You're right that C++ provides a solution to the first two, but C++ locking via std::mutex isn't done in the same way as Rust: in Rust the mutex owns the data and prevents you from getting access to it unless you lock. std::mutex, however, is a separate value from the data it protects and it's up to you to coordinate access to that data.
I would also argue that Rust is a better solution to the first two issues. Modern C++ does not solve the problem of use-after-free (dangling references and invalid iterators are very possible, and common in large codebases). This is something that I don't believe C++ can solve without becoming a radically different language. Furthermore, Rust forces you to use the right patterns unless you type "unsafe": this is, again, important for security, reliability, and developer productivity, reducing the amount of time you spend in the debugger.

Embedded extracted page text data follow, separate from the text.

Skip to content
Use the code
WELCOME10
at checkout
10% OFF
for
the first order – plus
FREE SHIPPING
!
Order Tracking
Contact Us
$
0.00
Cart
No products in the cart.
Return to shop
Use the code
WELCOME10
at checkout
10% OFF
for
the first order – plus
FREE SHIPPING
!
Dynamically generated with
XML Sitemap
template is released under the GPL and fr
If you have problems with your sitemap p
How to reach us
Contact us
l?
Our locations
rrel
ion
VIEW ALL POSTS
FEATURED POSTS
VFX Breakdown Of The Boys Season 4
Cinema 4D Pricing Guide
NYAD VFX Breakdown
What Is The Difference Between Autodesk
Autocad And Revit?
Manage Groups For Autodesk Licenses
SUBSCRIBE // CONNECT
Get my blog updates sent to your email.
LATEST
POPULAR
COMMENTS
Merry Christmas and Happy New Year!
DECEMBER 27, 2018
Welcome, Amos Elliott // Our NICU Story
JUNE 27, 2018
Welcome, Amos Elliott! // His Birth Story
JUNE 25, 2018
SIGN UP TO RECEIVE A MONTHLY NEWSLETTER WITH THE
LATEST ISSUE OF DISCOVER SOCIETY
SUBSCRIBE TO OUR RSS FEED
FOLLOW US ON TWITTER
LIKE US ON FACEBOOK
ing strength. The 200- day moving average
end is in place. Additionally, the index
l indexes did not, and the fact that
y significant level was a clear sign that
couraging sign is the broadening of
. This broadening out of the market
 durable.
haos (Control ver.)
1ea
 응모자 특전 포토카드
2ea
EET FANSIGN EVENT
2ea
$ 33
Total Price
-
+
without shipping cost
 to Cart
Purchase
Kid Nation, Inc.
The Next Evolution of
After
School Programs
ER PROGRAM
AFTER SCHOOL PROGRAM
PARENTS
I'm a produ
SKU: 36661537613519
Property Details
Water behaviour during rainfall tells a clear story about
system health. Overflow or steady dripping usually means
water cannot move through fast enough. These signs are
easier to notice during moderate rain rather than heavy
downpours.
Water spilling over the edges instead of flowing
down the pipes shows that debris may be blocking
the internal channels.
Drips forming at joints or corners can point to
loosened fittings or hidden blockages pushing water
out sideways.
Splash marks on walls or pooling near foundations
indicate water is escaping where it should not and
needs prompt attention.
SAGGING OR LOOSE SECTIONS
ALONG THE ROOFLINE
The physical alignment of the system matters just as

Rust compels correctness, so for any project where you can't trust your coworkers aptitude towards correctness (and that is to say you even trust your own) Rust is an insane productivity booster. We could have avoided millions of hours of work and thousands of zero day and system destroying bugs if we had OS cores written in a language like Rust.
Rust’s synchronization primitives are immature — they’ve been rewritten once or twice in the past year or so — but cool from a usability perspective.
edit: oh, hello pcwalton. I suspect you knew this already. :P
Rust enforces memory safety at the language level. C++ itself does not "know" about memory safety. This difference, to me, is huge. You can still opt out of memory safety in Rust through unsafe regions, but the fact that Rust provides memory safety guarantees to non-unsafe regions is, to me, a change in kind, not degree. When the only thing enforcing memory safety is disciplined use, it's still too easy to make a mistake.
Sure, it solves some of those problems if you use exclusively smart pointers and vectors, and never use the built-in language pointers and arrays. What forces you to do so, when '*' and "new" and [] are right there?
Rust pushes you towards the right solution by requiring an "unsafe" block if you use raw pointers or arrays. That doesn't prevent you from using them (such as in the implementations of higher-level constructs or FFI calls), but it does hint that they're the wrong solution for everyday programming.
Many C++ codebases out there are still pre C++98.
I like C++, but I don't see the opportunity where to use C++14 outside hobby projects.
As an anecdote, the (very large) project I work on at $DAYJOB is finally moving from C++03 to C++11 in the next few weeks.
[0] - http://blogs.msdn.com/b/vcblog/archive/2014/11/17/c-11-14-17...
Sure, but I’ve encountered some notable exceptions: LLVM projects (C++11), Playstation 4 games (C++11/14), QT5 (C++11) projects, et al.
I've hit iterator invalidation in a new c++11 codebase. Perhaps c++14 offers something to help it that I'm not aware of?
edit: "unsolvable" in the sense of the language making it impossible,
What makes you say this? And what is your prior language experience?
Right there is the problem. There are many programmers for whom it's their day job. Others depend on their code doing something useful and important. But they're not theoreticians, don't have advanced degrees in CS, and haven't written in a dozen languages. A new language has to be usable by them to get traction.
The Rust community, at this point, is mostly people who know several programming languages and want to try a new one. Look at the comments above from people who compare type systems in different languages and are aware of the strengths and weaknesses of different approaches. Note the references to obscure languages and research papers most programmers have never heard of, let alone used or read. This is not the target market for a new language, if it is to be a success. It has to be used by people who don't debate language theory issues while the Super Bowl is on.
If i had a pound for every time i'd heard this sentiment, i'd be a rich man!